Cultural resources specialists like Chris Bell interpret the relics and ruins unearthed in the course of ODOT construction projects to document and preserve Oregon history.
One of his most recent projects is the site of the Interstate 5 Willamette River Bridge replacement, where clusters of eroding concrete and moss-covered walls are all that remains of a once-definitive structure for the city of Eugene: the millrace. Just as skyscrapers today tend to cluster in one area of a modern city, in the 19th century, mills and factories would often crop up along a same fast-moving river. These mills and factories depended on their riverside location for power, because before the harnessing of steam and electricity, industry ran on water.
Through disuse and that same awesome power of water, the once-essential concrete channels have partially disappeared. As part of the OTIA III bridge program, ODOT will help to preserve the structures that were of vital importance in the city’s transformation from a small pioneer settlement into one of Oregon’s largest cities, and set up signs that explain their role in history.
“The millrace was to Eugene what the Bonneville Dam was to Portland,” said Bell, ODOT cultural resources specialist. “It was a vital catalyst for economic growth.”
Hilyard Shaw, an early Donation Land Claim settler who lived along the banks of the Willamette River, originally constructed the Eugene millrace in 1851 by connecting two sloughs, with the intent of powering a single sawmill. At that time, the millrace relied entirely on natural fall to sustain itself. Over the next 30 years, more than a dozen additional mills and factories sprang up along Shaw’s millrace, seeking hydropower for their operations. From a population of 861 in 1870, Eugene reached 9,009 inhabitants by 1910. While other factors contributed to population growth, the millrace was one of the primary catalysts because it supplied cheap power to factories processing the abundant crops and timber found in the area.
The millrace changed hands several times in the 19th century, and the various owners made changes such as deepening and widening the channel. From 1890 to 1902, a series of floods altered the river’s channel so drastically that the millrace’s capability to provide power was threatened. To sustain the necessary flow of water, the millrace’s owners had to construct a concrete wing dam in the Willamette River to divert more flow. The millrace provided the city’s commercial interests with hydropower for more than 70 years, but as water-powered industries turned to electric power, industrial development along the millrace declined, and the last water-powered industrial user on the millrace closed in 1928.
Despite waning commercial interest, recreationalists still found many uses for the millrace. Even when the waterway was at its industrial prime, university students and townspeople ice-skated over its frozen top in the winters and boated down its streams during the summer. The millrace continued to experience heavy recreational use for most of the 20th century. It became such a pivotal aspect of student life at the University of Oregon that in the 1940s and 1950s, students helped spearhead the effort to save the then-dry millrace. They succeeded in 1958, with the university and city deciding to restore the millrace’s flow by installing pumps.
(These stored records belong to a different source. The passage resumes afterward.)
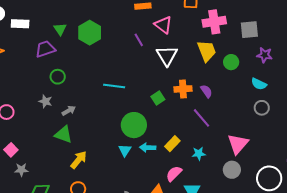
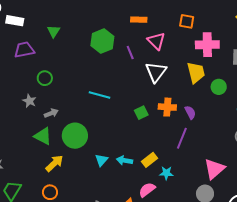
green hexagon: (90, 33) -> (102, 41), moved
purple trapezoid: (45, 49) -> (24, 50), moved
purple line: (202, 118) -> (182, 138), turned 55
green circle: (134, 125) -> (75, 136), moved
cyan star: (199, 154) -> (166, 173), moved

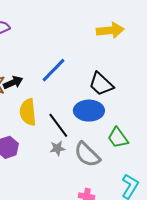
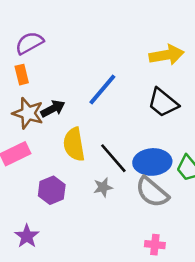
yellow arrow: (110, 30) -> (167, 55), moved
blue ellipse: (89, 111) -> (152, 162), moved
gray star: (57, 148) -> (103, 187), moved

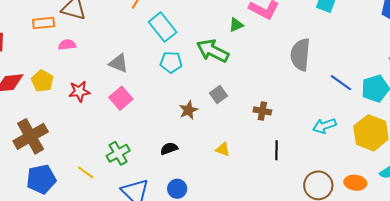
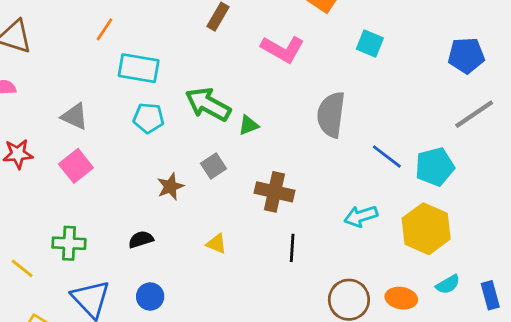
green triangle: (236, 25) -> (249, 125), moved
cyan rectangle: (163, 27) -> (139, 68), turned -44
brown cross: (262, 111) -> (274, 192), size x1.5
green cross: (118, 153) -> (69, 243), turned 30

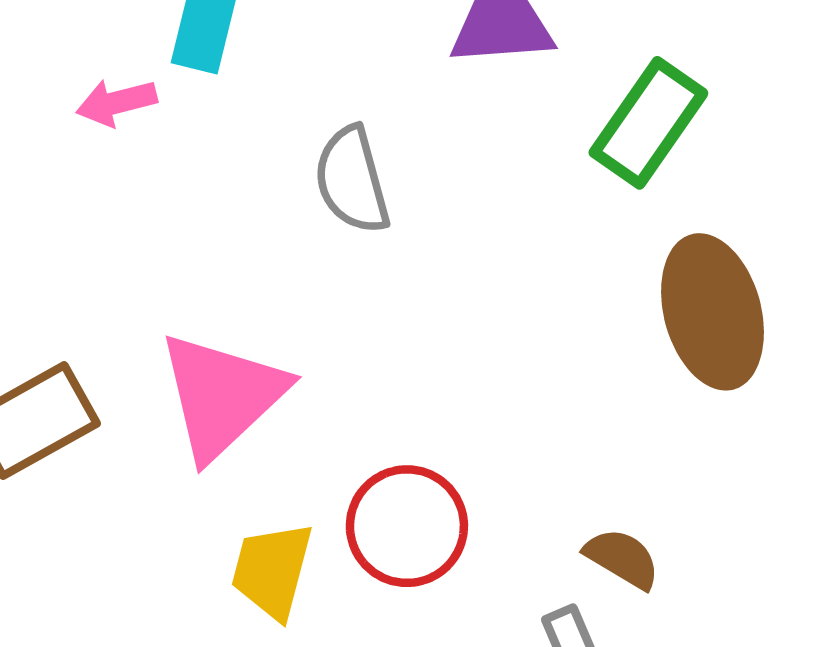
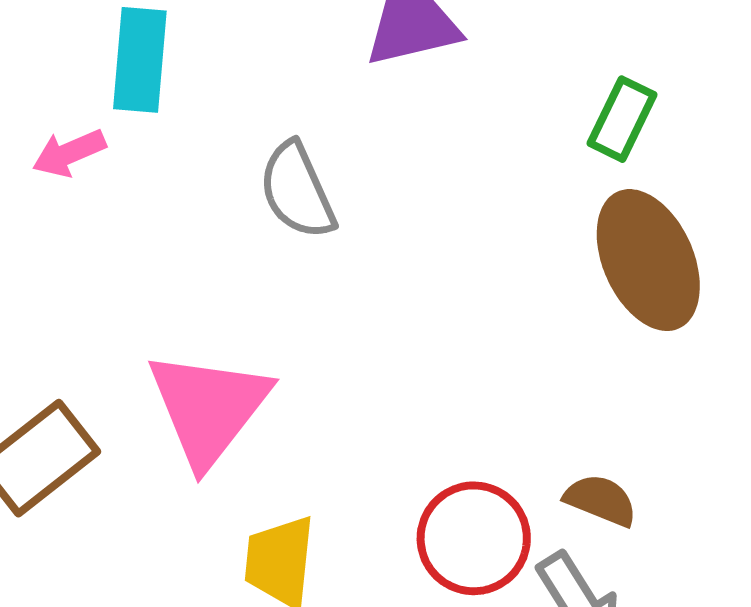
green rectangle: (648, 123) -> (622, 119), moved, size x0.7
red circle: (407, 526) -> (474, 538), moved

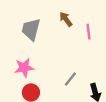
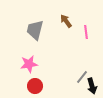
gray line: (70, 79) -> (82, 77), moved

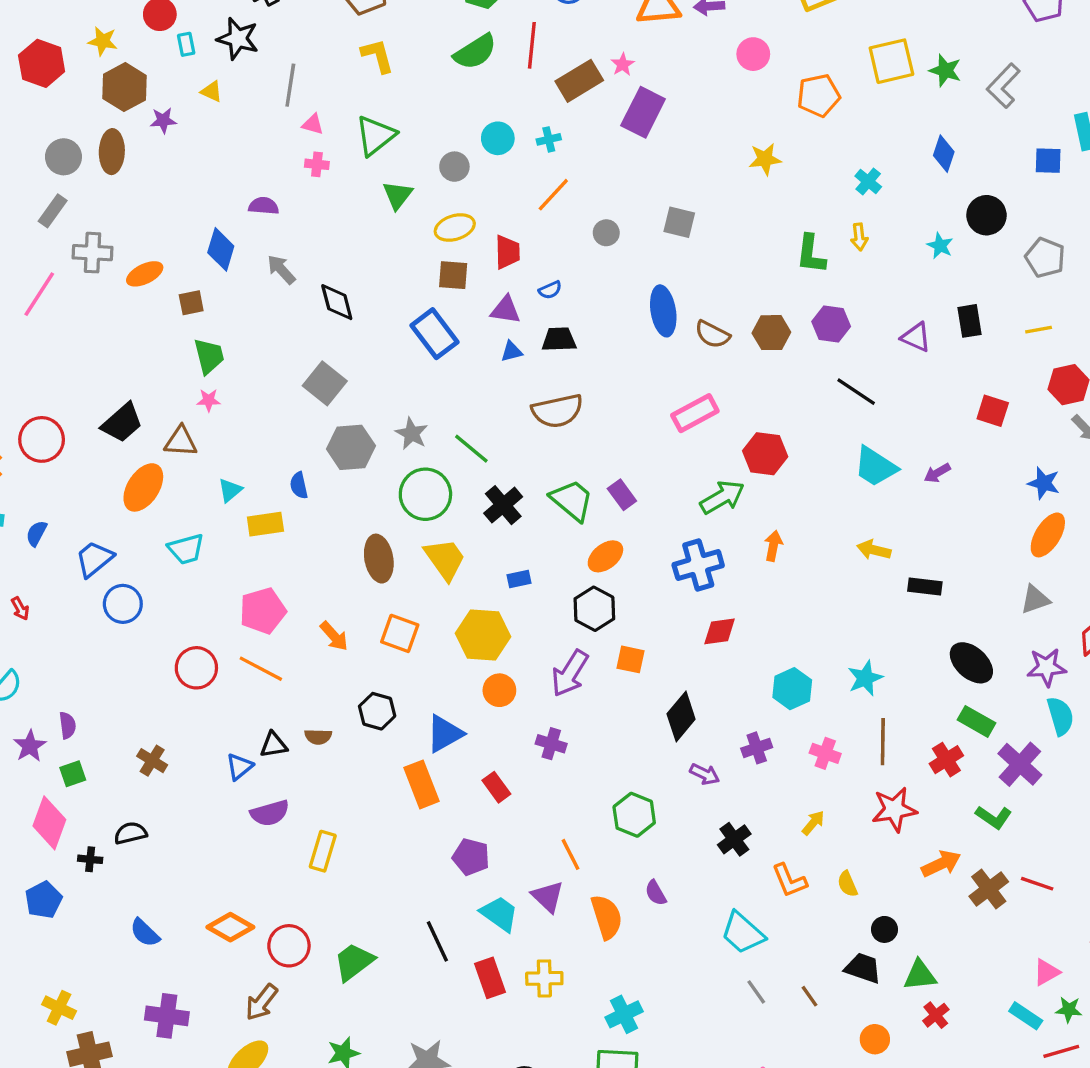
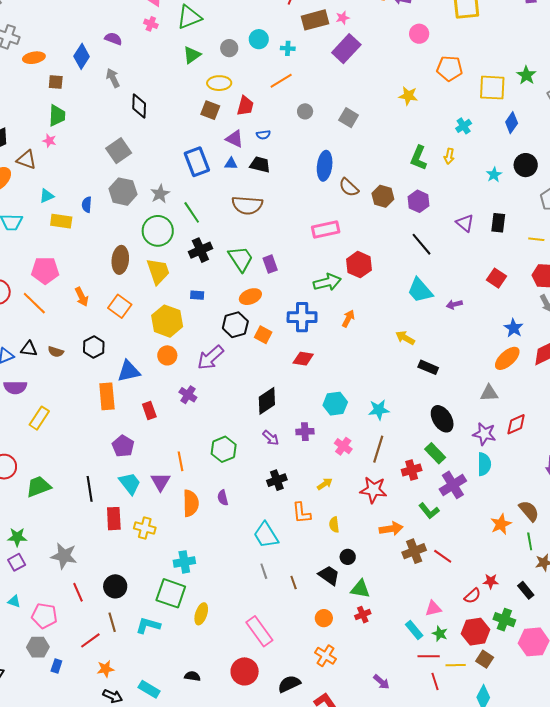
yellow square: (891, 61) -> (492, 88), moved
blue rectangle: (434, 334) -> (197, 162), moved
orange square: (630, 659) -> (263, 335), moved

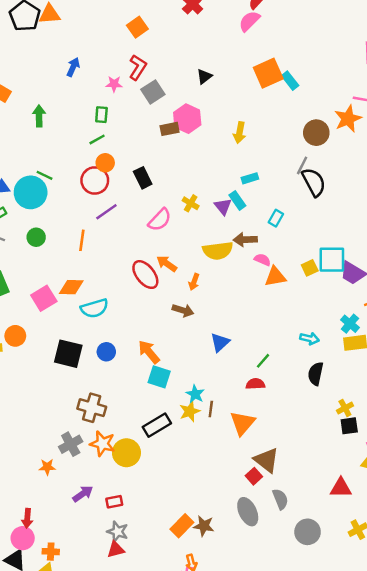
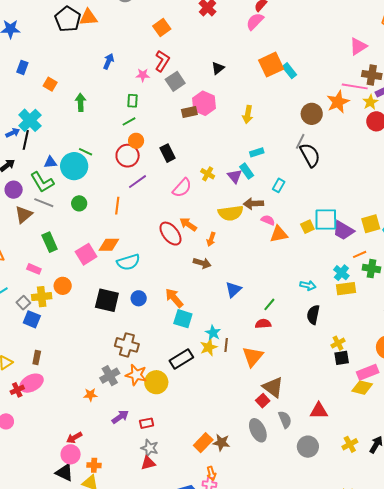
red triangle: (341, 488) -> (319, 411), moved
red arrow: (27, 518) -> (74, 438), turned 56

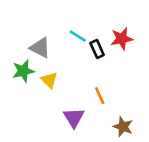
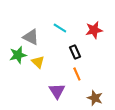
black rectangle: (97, 49) -> (75, 52), moved

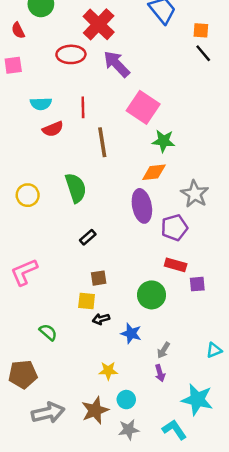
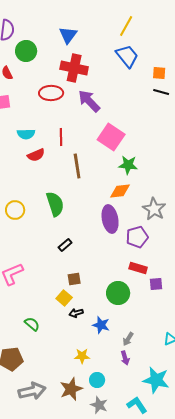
red cross: (99, 24) -> (74, 68), turned -32
black line: (203, 53) -> (161, 92), turned -35
yellow square: (87, 301) -> (64, 298), turned 35
gray star: (129, 430) -> (99, 405), turned 30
Until 2009, the University of Oregon maintained the pumps to use water from the millrace to cool its heating plant.
Today, the millrace’s concrete remains rest directly under the replacement bridges, to the east of the Willamette River Bridge project and along the river’s southern bank. As a historical artifact, the Eugene millrace is distinguished by the continued existence of a diversion dam and intake — arguably the most important aspects of a millrace’s operation. These aspects of the millrace are no longer functional, but they elevate it to the status of “industrial archeological site,” with the remains meeting the National Register of Historical Places’ requirements.
As with any of its highway projects, ODOT surveyed the proposed construction site before beginning work on the Willamette River Bridge. Given the significance of the millrace, the agency then commissioned research and a report on the millrace from specialty subcontractor Heritage Research Associates, whose historian Bill Willingham is, according to Bell, “a guru of millraces” and brings a lot of knowledge about the fairly undocumented 1850s.
“This concrete rubble is a significant indicator of the history of Eugene, and we are taking every measure to make sure its legacy lives on in the community,” Bell said. “We’re planning to install interpretive signage or even small replicas of the millrace to make these historically significant ruins more obvious and understandable to the Eugene public.”